The main negative from removing the cervix is that orgasm with intercourse can change. It is not noted as less pleasurable but the fine uterine contractions that are sometimes present with orgasm either change or go away. A recent patient of mine was concerned about this and asked for just a subtotal hysterectomy. Unfortunately postoperatively she actually complained of a new pain with intercourse after her subtotal hysterectomy. I do not know the cause of the pain but it is reproducible by moving the cervix on pelvic exam. It may be because of adenomyosis of the cervix or perhaps the stitches that are suspending the cervix to keep it from prolapsing may be putting a stretch on the ligaments that the woman is not used to. I only relate this to you as an example that we still do not have all the answers about how surgery affects each individual person and there can be other disadvantages to leaving the cervix in. Truthfully, no one yet knows whether the chance of painful intercourse is higher after removal of the cervix with hysterectomy or higher after a subtotal hysterectomy.

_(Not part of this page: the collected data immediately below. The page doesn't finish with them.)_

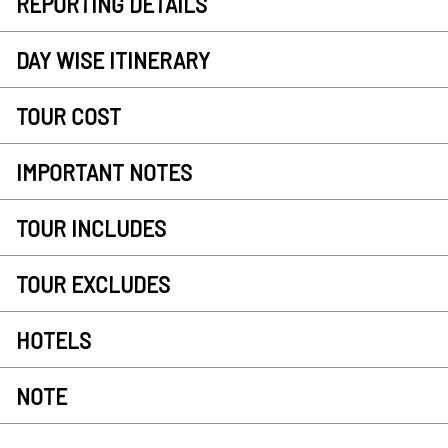
REPORTING DETAILS
DAY WISE ITINERARY
TOUR COST
IMPORTANT NOTES
TOUR INCLUDES
TOUR EXCLUDES
HOTELS
NOTE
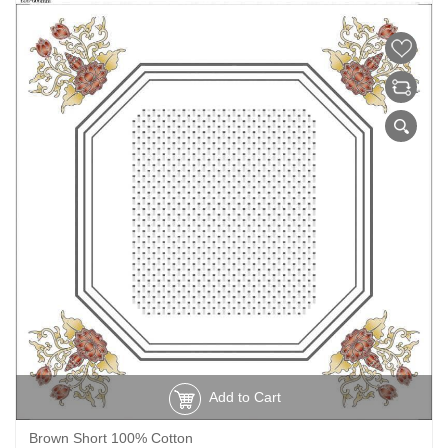
Add to Cart
Brown Short 100% Cotton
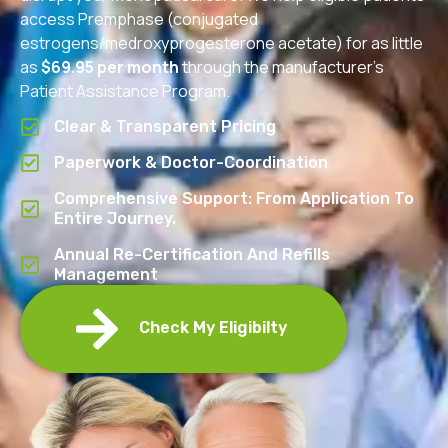
access Premphase (conjugated
estrogens/medroxyprogesterone acetate) for as little
as
$69.95 per month
through the manufacturer’s
Patient Assistance Program.
Clear & Transparent Pricing
Paperwork & Doctor-Coordination
Comprehensive Support: From Application To
Entire Journey.
Annual Re-Certification And Refills
Management
Check My Eligibilty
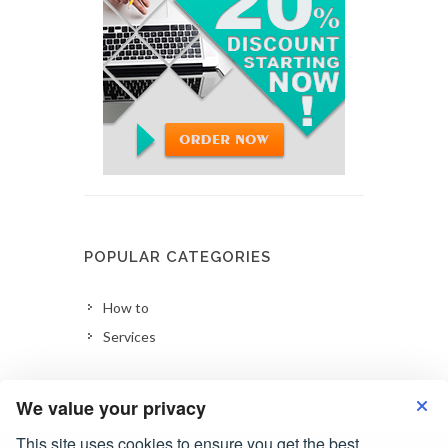
POPULAR CATEGORIES
How to
Services
We value your privacy
This site uses cookies to ensure you get the best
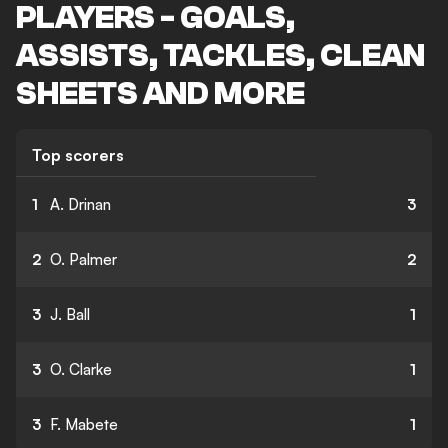
PLAYERS - GOALS,
ASSISTS, TACKLES, CLEAN
SHEETS AND MORE
Top scorers
1
A. Drinan
3
2
O. Palmer
2
3
J. Ball
1
3
O. Clarke
1
3
F. Mabete
1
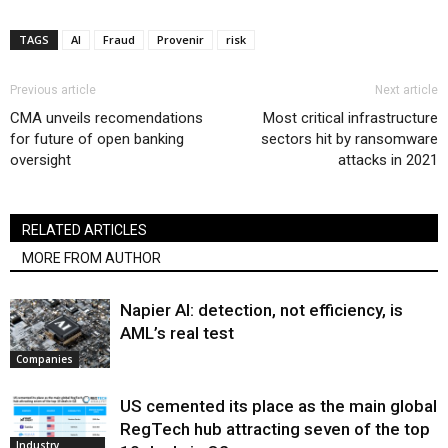
TAGS
AI
Fraud
Provenir
risk
Previous article
Next article
CMA unveils recomendations
Most critical infrastructure
for future of open banking
sectors hit by ransomware
oversight
attacks in 2021
RELATED ARTICLES
MORE FROM AUTHOR
Napier AI: detection, not efficiency, is
AML’s real test
Companies
US cemented its place as the main global
RegTech hub attracting seven of the top
Industry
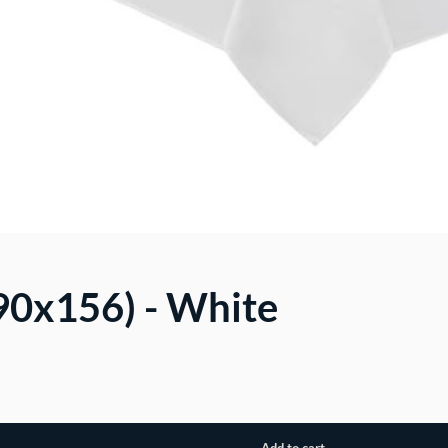
(90x156) - White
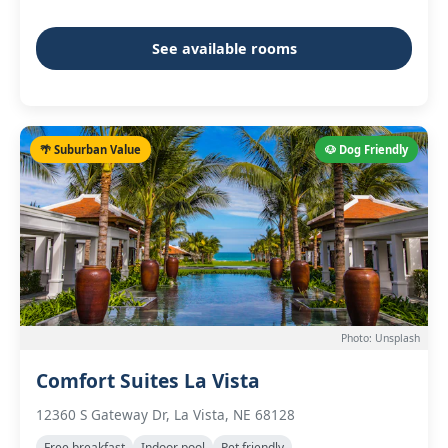
See available rooms
🌴 Suburban Value
🐶 Dog Friendly
Photo: Unsplash
Comfort Suites La Vista
12360 S Gateway Dr, La Vista, NE 68128
Free breakfast
Indoor pool
Pet friendly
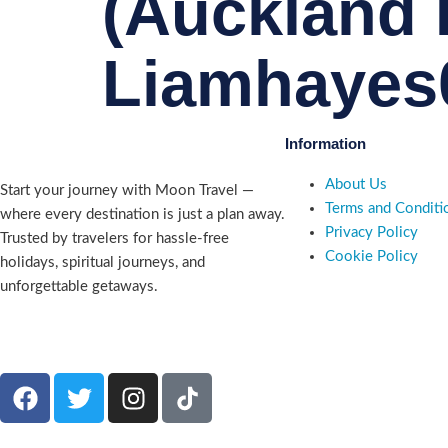
(Auckland I
Liamhayes
Information
About Us
Start your journey with Moon Travel —
Terms and Conditi
where every destination is just a plan away.
Privacy Policy
Trusted by travelers for hassle-free
Cookie Policy
holidays, spiritual journeys, and
unforgettable getaways.
Company number 09835227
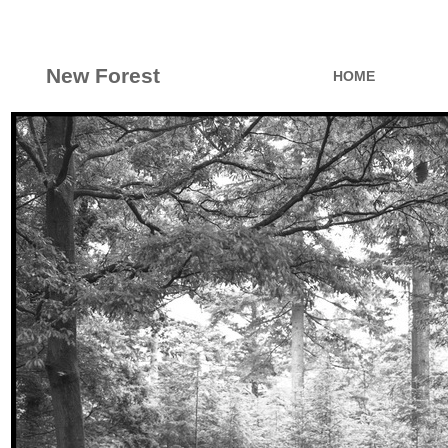
New Forest
HOME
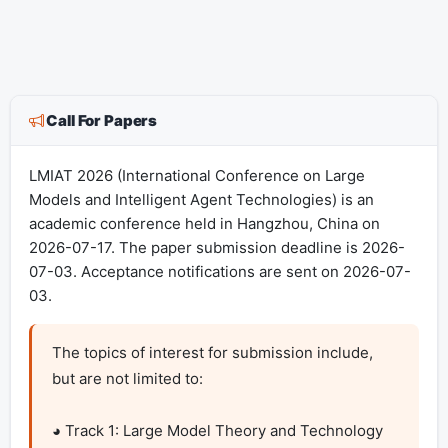
Call For Papers
LMIAT 2026 (International Conference on Large
Models and Intelligent Agent Technologies) is an
academic conference held in Hangzhou, China on
2026-07-17. The paper submission deadline is 2026-
07-03. Acceptance notifications are sent on 2026-07-
03.
The topics of interest for submission include, 
but are not limited to:

◕ Track 1: Large Model Theory and Technology
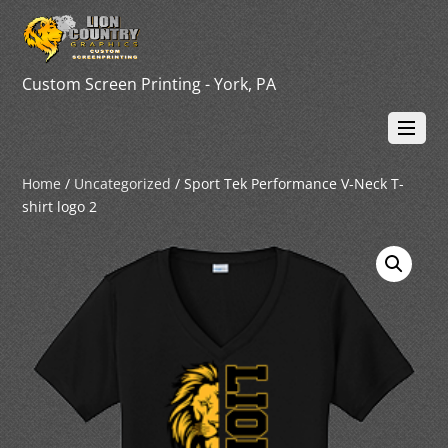
Custom Screen Printing - York, PA
Home
/
Uncategorized
/ Sport Tek Performance V-Neck T-
shirt logo 2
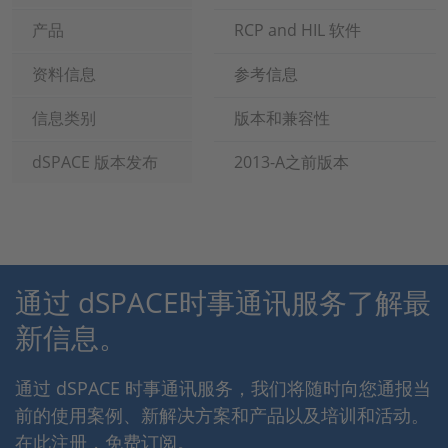
产品
RCP and HIL 软件
资料信息
参考信息
信息类别
版本和兼容性
dSPACE 版本发布
2013-A之前版本
通过 dSPACE时事通讯服务了解最
新信息。
通过 dSPACE 时事通讯服务，我们将随时向您通报当
前的使用案例、新解决方案和产品以及培训和活动。
在此注册，免费订阅。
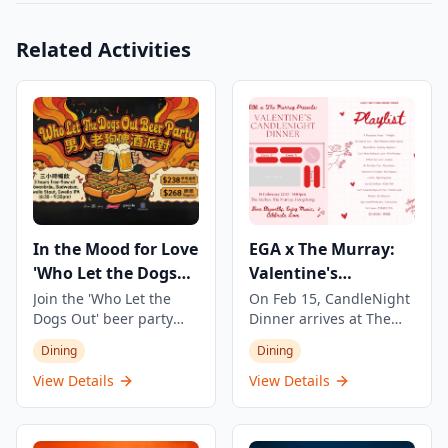
Related Activities
In the Mood for Love
EGA x The Murray:
'Who Let the Dogs
Valentine's
Out' Beer Party
CandleNight Dinner
Join the 'Who Let the
On Feb 15, CandleNight
Dogs Out' beer party
Dinner arrives at The
featuring 3 hours of
Murray — a one-night
Dining
Dining
unlimited beer and
Valentine's experience
snacks. Enjoy four types
where candlelit, live
View Details
View Details
of beer including
performances, and a full
refreshing Munich beer
dinner come together in
Löwenbräu, classic
an intimate setting. The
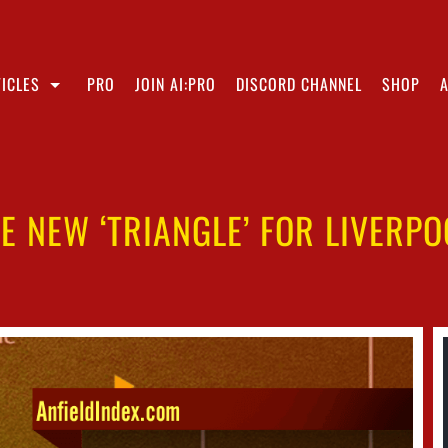
ICLES
PRO
JOIN AI:PRO
DISCORD CHANNEL
SHOP
HE NEW ‘TRIANGLE’ FOR LIVERP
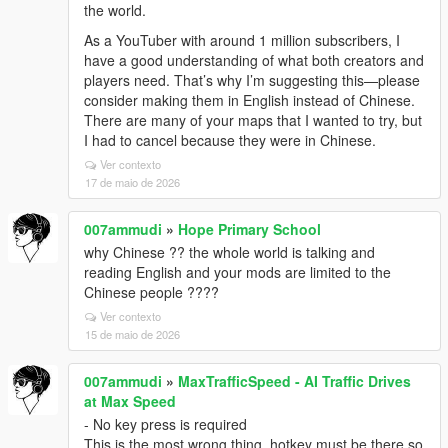
the world.
As a YouTuber with around 1 million subscribers, I
have a good understanding of what both creators and
players need. That’s why I’m suggesting this—please
consider making them in English instead of Chinese.
There are many of your maps that I wanted to try, but
I had to cancel because they were in Chinese.
Ver contexto
17 de maio de 2026
007ammudi
»
Hope Primary School
why Chinese ?? the whole world is talking and
reading English and your mods are limited to the
Chinese people ????
Ver contexto
15 de maio de 2026
007ammudi
»
MaxTrafficSpeed - AI Traffic Drives
at Max Speed
- No key press is required
This is the most wrong thing, hotkey must be there so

Most gynecologic surgeons who are old enough to have performed moderate numbers of both total and subtotal hysterectomies will tell you that more women in the years post follow-up regret not having the ovary or ovaries removed (over age 45) and not having the cervix removed, than regret having them removed. I do not think these doctors are perceiving these complaints erroneously. I just would not want you to be someone who later regrets a decision about surgery because of not investigating the alternatives.
I'm glad you are evaluating the alternatives and asked!